Frische Lebensmittel online bestellen: Sechs Lieferdienste im Praxistest

Nächste Runde im Kampf um den bequemen Kunden: Amazon bringt jetzt auch frische Lebensmittel – und die alteingesessenen Händler in Zugzwang. Sechs führende Anbieter im Tagesspiegel-Praxistest.

Von Maris Hubschmid

Nun also ist eingetreten, wovor alle gezittert haben: Seit wenigen Wochen liefert das Unternehmen Amazon bei Mausklick nicht nur Bücher, Staubsauger oder Babystrampler, sondern auch Milch, Eier, Obst und Gemüse an die Haustür. Der übermächtige US-Konzern wagt sich vor in den vermutlich sensibelsten Bereich des Online-Handels – frische Lebensmittel. Und das in einem Land, in dem der Preisdruck enorm ist und der Anspruch der Konsumenten hoch. Zwar beschränkt sich das Zustellgebiet vorerst nur auf den Raum Berlin und Potsdam. Aber schon jetzt scheint die Welt des Lebensmittelhandels aus den Fugen.

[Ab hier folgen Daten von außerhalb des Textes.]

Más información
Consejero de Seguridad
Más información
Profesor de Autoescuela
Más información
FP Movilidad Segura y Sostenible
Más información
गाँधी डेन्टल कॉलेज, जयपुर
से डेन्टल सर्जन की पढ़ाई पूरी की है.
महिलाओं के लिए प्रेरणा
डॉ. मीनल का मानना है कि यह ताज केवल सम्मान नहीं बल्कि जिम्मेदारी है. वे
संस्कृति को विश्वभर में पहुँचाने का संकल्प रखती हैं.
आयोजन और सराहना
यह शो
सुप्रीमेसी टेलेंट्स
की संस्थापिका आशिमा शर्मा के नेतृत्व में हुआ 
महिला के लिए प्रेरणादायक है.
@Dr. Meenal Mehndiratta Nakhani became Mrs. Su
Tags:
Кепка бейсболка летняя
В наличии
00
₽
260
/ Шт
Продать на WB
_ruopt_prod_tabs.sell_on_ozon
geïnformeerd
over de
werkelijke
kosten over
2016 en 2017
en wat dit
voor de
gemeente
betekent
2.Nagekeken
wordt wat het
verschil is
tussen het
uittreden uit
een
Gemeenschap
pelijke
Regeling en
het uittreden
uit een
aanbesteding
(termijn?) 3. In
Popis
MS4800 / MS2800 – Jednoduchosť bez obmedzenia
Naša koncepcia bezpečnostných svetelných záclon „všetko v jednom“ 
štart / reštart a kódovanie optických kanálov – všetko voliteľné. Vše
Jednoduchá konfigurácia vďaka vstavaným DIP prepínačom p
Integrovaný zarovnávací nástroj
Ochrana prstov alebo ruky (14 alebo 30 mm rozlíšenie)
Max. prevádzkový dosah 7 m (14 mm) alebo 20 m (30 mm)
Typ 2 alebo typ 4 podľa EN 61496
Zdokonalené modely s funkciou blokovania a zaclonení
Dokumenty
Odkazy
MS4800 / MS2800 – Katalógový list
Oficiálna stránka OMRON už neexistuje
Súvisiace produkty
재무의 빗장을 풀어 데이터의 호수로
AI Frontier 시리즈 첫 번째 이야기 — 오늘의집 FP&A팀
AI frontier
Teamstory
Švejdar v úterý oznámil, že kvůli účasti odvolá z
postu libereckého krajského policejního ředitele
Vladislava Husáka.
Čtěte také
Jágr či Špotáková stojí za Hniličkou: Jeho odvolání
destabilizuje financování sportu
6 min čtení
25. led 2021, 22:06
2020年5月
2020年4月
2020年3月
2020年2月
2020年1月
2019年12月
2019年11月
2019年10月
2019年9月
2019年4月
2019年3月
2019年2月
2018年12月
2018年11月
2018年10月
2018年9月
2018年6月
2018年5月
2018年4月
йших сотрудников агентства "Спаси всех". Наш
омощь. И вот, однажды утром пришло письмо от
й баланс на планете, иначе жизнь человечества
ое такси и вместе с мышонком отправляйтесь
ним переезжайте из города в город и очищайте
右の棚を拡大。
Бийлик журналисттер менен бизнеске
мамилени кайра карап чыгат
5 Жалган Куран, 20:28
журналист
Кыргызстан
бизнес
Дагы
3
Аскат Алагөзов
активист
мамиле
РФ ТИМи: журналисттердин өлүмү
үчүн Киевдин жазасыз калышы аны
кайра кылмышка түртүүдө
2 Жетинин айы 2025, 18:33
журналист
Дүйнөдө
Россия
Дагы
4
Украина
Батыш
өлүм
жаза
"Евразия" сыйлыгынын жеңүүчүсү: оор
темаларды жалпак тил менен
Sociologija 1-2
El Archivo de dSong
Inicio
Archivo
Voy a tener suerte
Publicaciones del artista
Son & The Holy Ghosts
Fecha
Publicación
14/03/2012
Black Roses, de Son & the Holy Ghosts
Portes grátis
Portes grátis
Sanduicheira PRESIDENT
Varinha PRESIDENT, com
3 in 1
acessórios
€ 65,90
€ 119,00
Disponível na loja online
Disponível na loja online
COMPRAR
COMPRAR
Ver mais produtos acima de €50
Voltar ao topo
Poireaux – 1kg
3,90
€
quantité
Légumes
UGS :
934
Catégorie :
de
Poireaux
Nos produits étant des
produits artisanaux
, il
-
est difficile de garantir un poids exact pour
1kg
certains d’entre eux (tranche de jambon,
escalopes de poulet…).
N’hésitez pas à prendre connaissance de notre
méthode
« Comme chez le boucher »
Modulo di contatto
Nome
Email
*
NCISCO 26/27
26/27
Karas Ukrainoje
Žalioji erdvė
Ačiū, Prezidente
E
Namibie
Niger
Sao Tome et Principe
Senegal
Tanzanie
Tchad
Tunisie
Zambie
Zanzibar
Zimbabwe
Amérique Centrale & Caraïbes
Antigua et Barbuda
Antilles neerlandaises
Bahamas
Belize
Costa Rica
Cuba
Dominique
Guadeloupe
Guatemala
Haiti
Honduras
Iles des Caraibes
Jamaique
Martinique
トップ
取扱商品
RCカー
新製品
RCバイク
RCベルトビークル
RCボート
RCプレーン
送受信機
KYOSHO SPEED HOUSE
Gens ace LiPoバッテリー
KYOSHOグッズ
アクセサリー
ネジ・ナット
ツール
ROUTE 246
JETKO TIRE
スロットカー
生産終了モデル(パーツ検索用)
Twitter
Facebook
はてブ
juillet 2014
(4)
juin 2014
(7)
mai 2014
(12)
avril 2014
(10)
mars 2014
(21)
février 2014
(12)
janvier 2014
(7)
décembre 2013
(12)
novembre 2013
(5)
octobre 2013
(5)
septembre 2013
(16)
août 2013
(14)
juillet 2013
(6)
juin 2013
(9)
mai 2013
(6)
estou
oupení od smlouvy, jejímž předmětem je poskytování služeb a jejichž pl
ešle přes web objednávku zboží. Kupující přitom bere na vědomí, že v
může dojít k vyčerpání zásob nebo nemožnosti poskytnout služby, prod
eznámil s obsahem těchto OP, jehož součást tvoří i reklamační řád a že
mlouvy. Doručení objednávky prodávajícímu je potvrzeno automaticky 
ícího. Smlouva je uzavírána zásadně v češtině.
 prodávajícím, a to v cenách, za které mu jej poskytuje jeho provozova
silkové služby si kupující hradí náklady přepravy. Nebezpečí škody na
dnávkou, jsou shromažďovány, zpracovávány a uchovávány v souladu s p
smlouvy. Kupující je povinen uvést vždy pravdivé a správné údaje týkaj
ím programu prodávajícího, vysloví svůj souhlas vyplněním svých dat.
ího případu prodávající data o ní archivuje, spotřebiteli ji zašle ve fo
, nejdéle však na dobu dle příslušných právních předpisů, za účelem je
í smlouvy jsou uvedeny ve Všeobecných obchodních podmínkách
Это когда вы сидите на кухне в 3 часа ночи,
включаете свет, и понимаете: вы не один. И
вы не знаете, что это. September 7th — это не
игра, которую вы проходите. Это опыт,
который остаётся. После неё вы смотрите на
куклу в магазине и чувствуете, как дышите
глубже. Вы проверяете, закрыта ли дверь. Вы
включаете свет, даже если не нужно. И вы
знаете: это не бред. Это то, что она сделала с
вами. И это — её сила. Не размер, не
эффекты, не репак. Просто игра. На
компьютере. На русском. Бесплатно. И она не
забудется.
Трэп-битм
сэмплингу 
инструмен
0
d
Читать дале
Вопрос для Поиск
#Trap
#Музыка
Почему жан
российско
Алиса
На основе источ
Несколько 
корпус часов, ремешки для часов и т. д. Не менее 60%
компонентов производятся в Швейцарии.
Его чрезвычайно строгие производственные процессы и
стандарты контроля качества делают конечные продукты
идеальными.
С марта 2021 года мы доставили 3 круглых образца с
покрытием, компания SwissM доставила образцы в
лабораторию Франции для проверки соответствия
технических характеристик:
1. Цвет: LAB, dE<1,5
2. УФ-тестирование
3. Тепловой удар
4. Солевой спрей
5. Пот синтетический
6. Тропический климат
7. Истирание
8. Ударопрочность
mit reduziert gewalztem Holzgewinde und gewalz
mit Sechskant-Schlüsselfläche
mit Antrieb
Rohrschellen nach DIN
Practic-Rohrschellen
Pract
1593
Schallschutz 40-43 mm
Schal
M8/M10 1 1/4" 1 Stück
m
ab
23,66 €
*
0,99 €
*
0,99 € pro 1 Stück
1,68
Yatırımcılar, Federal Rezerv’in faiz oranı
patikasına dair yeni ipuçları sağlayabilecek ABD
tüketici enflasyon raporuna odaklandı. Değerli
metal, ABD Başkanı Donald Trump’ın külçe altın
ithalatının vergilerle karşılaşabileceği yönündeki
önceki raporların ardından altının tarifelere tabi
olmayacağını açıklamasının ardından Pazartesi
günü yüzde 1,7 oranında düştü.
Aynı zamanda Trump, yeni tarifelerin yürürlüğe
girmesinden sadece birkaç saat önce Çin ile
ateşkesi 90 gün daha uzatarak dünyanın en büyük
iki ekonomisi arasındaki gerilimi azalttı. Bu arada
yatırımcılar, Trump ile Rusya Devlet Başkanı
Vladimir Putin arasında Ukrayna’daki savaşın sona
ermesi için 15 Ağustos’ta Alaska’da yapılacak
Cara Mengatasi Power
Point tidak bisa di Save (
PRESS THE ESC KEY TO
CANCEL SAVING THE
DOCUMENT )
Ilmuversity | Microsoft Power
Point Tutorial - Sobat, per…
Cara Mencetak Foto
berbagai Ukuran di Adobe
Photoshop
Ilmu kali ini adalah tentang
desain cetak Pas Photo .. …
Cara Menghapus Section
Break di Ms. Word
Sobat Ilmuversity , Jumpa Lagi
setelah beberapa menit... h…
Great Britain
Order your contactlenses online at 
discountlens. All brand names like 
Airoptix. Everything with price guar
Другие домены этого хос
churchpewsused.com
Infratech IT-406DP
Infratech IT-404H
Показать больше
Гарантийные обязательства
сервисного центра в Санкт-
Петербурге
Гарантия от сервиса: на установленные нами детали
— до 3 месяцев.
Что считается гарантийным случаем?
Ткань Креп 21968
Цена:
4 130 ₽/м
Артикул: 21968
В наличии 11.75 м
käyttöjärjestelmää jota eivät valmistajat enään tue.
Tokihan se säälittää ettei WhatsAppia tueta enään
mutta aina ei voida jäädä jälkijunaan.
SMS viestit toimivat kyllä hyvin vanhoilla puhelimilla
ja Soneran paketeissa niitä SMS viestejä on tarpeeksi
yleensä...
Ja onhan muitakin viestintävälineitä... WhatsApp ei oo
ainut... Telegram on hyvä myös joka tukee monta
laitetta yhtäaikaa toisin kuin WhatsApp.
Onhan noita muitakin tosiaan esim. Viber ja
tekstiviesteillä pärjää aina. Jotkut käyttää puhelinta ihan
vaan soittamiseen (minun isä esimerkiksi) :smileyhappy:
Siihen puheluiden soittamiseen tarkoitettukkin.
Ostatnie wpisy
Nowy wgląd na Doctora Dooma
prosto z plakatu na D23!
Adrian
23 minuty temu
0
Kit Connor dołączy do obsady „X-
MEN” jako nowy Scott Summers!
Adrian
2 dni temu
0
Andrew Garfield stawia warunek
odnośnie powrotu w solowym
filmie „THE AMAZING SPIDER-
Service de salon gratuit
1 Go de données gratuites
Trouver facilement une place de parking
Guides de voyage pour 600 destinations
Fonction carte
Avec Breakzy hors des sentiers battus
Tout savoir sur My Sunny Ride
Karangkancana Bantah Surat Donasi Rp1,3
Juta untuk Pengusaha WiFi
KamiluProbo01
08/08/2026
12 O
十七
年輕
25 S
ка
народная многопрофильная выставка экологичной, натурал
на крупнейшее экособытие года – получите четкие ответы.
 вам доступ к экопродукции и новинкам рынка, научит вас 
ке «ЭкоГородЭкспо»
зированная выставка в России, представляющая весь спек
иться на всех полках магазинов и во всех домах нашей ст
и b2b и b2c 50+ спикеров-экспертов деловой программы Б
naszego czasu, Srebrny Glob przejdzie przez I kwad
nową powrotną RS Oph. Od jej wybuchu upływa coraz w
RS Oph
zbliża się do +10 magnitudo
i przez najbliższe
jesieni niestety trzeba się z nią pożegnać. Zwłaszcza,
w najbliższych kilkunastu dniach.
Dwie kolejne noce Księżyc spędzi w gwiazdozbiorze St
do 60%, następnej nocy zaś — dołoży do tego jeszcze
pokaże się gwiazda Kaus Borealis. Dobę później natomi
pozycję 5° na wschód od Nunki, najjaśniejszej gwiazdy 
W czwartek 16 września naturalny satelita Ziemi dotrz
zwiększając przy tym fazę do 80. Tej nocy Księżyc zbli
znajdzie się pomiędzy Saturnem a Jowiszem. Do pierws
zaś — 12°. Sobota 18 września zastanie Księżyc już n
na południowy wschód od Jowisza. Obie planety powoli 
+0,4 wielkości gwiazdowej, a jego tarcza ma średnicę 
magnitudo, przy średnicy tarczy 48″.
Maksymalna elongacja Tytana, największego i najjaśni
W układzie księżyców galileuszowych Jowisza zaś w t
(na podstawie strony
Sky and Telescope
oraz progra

Die schien doch so klar geregelt: Edeka, Rewe, Aldi und die Schwarz-Gruppe mit Lidl und Kaufland teilen das Geschäft unter sich auf. Sie dominieren 85 Prozent des stationären Marktes. Jetzt wildert ein Branchenfremder in ihrem Revier, einer, der zwar keine Fleischwurstfachverkäufer ausbildet – aber über Milliarden Kundenadressen verfügt.

Edeka, Marktführer in Deutschland, hatte bis zuletzt gezögert, sein Geschäft ins Internet zu verlagern. Wohl auch, weil viele Kaufleute im Verbund fürchten, dass man sich selbst Konkurrenz macht. Lediglich Produkte aus dem sogenannten Trockensortiment gab es bislang bei Edeka24.de. Doch siehe da: „Bald beginnen wir auch mit dem Versand von Frische-Artikeln“, informierte der Dienst seine Kunden Mitte Mai und versprach 20 Prozent Rabatt auf alles, weil man Platz schaffen müsse.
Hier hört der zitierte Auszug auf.